|The Mega-city in Latin America (UNU, 1996, 282 pages)|
|11. Santa Fé de Bogotá: A Latin American special case?|
Manufacturing generates around one-quarter of Bogotá's gross urban product (table 11.4). The city has fewer manufacturing workers per capita than Medellín but a better balanced industrial sector. Its strength lies in the printing, metals, transport, chemicals, and plastics sectors (ANDI, 1994). Most production is for the domestic market; manufacturing in Bogotá has never generated much in the way of industrial exports.
Government is a vital component in the Bogotá economy, contributing 15 per cent of the gross domestic product in 1989. Some 34,000 government employees worked in the city in 1987, almost one-third of the national total (Lopez, 1990: 37). Financial services constitute the city's third most important generator of value added and, along with construction, constituted one of the most dynamic elements in Bogotá's growth during the 1980s.
Bogotá's economic future is uncertain but hardly problematic. The city's economy was built, of course, during a period when the trade regime was highly protective.
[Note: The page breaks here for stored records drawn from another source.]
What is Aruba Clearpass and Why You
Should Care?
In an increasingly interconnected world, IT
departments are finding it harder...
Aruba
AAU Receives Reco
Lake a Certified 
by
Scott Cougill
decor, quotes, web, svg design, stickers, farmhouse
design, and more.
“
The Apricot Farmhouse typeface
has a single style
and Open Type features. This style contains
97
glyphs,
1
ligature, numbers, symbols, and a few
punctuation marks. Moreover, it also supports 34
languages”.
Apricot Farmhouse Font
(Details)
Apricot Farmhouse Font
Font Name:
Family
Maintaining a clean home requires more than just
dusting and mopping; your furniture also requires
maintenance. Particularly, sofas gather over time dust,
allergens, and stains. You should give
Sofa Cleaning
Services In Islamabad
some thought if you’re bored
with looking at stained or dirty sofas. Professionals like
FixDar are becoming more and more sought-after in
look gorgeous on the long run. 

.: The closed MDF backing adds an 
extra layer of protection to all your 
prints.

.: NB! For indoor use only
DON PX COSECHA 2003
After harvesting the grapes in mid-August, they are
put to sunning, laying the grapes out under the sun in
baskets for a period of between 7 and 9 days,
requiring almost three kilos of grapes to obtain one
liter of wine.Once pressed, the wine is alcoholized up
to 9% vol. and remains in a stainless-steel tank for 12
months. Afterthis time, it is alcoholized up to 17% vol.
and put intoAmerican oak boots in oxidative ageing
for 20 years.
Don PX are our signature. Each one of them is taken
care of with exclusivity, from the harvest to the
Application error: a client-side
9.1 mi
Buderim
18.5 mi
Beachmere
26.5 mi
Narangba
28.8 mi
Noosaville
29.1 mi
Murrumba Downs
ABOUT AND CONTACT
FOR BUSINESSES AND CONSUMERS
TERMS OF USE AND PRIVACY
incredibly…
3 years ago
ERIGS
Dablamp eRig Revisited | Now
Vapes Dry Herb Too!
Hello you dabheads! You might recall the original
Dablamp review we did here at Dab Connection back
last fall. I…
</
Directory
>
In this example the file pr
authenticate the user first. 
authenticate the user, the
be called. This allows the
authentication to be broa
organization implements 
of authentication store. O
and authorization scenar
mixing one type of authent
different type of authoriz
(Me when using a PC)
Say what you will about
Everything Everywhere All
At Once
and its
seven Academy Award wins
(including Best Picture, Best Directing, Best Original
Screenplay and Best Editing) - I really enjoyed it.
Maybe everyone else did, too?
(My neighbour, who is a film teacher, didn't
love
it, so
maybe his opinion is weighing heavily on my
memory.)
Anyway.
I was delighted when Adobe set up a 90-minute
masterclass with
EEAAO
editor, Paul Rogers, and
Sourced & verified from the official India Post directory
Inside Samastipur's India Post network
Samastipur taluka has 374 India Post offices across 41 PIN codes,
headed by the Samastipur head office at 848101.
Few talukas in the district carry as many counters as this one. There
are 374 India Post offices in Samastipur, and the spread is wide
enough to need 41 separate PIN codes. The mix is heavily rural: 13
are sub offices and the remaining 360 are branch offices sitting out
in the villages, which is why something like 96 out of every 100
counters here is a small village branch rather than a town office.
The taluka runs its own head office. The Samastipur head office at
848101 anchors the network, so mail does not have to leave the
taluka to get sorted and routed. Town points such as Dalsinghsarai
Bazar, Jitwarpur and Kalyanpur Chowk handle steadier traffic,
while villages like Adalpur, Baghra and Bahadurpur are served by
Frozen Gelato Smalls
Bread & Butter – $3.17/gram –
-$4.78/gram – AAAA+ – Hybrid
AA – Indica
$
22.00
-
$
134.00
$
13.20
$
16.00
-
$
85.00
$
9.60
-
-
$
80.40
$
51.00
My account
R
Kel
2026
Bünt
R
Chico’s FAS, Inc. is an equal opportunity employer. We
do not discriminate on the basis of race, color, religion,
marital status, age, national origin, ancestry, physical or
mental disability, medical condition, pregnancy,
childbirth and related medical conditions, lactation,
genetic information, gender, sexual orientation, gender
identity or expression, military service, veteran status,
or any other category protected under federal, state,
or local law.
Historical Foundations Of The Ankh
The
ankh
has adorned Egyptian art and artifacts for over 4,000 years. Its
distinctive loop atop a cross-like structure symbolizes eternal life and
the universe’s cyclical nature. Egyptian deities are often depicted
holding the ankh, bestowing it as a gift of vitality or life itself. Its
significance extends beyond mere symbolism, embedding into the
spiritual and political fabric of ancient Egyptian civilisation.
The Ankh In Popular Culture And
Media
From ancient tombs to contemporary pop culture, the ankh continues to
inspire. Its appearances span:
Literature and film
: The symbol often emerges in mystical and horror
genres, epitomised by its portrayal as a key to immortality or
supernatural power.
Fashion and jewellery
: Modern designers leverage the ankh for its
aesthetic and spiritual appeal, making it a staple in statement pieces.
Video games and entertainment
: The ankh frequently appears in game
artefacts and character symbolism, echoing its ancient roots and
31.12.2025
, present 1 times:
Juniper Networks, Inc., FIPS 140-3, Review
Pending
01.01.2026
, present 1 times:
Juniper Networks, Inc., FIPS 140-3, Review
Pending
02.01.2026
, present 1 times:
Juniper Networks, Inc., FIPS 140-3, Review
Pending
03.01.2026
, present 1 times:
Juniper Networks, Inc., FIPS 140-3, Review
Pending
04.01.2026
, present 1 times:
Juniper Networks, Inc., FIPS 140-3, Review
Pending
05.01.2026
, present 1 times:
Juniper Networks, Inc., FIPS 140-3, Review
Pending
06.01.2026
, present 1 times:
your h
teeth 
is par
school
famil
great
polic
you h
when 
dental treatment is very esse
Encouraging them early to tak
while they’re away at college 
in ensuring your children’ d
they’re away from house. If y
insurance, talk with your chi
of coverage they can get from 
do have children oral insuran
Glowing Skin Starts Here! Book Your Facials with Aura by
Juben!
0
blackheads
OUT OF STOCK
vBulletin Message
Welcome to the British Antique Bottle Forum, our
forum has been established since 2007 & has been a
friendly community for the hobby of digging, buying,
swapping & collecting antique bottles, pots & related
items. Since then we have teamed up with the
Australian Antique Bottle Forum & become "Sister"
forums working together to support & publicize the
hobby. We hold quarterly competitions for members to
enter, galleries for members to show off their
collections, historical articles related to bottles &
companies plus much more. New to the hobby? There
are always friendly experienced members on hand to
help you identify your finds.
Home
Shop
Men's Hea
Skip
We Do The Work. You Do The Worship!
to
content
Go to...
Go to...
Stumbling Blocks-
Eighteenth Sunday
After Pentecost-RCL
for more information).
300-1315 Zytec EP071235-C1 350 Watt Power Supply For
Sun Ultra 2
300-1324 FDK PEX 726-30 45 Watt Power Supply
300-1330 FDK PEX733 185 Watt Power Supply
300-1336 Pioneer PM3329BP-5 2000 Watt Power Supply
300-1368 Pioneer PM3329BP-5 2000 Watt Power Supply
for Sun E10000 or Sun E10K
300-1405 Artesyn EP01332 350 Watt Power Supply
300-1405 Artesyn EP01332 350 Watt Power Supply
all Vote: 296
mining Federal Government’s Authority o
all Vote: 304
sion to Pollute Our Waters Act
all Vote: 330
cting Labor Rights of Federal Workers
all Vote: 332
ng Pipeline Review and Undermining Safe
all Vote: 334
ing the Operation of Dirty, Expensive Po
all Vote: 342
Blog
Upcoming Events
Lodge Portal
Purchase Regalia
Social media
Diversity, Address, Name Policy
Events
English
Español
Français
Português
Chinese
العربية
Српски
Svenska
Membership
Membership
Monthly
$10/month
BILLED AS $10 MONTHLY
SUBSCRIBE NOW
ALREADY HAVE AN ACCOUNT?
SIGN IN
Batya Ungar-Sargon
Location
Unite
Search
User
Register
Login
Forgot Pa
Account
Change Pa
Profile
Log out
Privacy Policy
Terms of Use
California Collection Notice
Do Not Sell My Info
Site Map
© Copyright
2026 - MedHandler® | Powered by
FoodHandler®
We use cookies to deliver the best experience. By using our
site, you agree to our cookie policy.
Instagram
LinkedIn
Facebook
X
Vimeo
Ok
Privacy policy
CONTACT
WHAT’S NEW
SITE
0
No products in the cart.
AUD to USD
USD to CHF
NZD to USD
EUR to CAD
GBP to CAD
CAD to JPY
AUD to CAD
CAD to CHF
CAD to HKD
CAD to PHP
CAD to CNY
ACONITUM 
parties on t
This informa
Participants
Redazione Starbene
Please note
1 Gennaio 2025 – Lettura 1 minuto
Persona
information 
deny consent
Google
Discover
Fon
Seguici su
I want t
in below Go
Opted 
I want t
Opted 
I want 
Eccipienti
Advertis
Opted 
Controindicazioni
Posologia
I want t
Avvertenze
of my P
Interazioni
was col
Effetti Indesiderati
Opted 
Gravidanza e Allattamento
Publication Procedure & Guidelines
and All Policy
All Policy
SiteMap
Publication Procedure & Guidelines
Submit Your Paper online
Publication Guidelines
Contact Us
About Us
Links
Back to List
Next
Since 1986, the government has been gradually opening up the national economy, a process that was accelerated in 1990 (DNP, 1991). The question is whether Bogotá can cope with freer trade and with newly competitive labour and financial markets. As the head of the Chamber of Commerce recently put it: "Bogotá, the capital of protectionism, now has to overcome various difficulties if it wants to become the capital of the opening" (Fernández de Soto, 1994: 44).
The major worry for Bogotá is that it currently generates very little in the way of exports. In 1991, the city produced only US$188 of exports per capita.5 To judge from the sales of the city's 100 largest exporters in 1992, Bogotá's major exports are flowers (41 per cent), emeralds (29 per cent), agricultural products (12 per cent), leather goods (7 per cent), and clothing (5 per cent) (Pineda et al., 1993). Bogotá clearly has problems in exporting manufactures because of its location. The only foreign market that can be reached easily by road is that of Venezuela. Between 1990 and 1994, trade liberalization trebled Colombia's trade with its neighbour but further expansion will be hindered by the current plight of the Venezuelan economy. Since most of Bogotá's exports go by air, its international competitiveness is not helped by the limited size of its airport; El Dorado desperately needs a second runway.
Of course, optimism about Bogotá's economic future is greatly helped by the healthy state of the Colombian economy. During the early 1990s, apertura led to the repatriation of large sums of Colombian capital, and the discovery of new mineral resources is attracting large amounts of foreign investment. Bogotá's strengths in producer services, higher education, research, and commerce mean that it is bound to benefit from any growth in the national economy. Reforms are needed if the city is to maintain its current pace of economic growth, but it hardly faces an insurmountable challenge.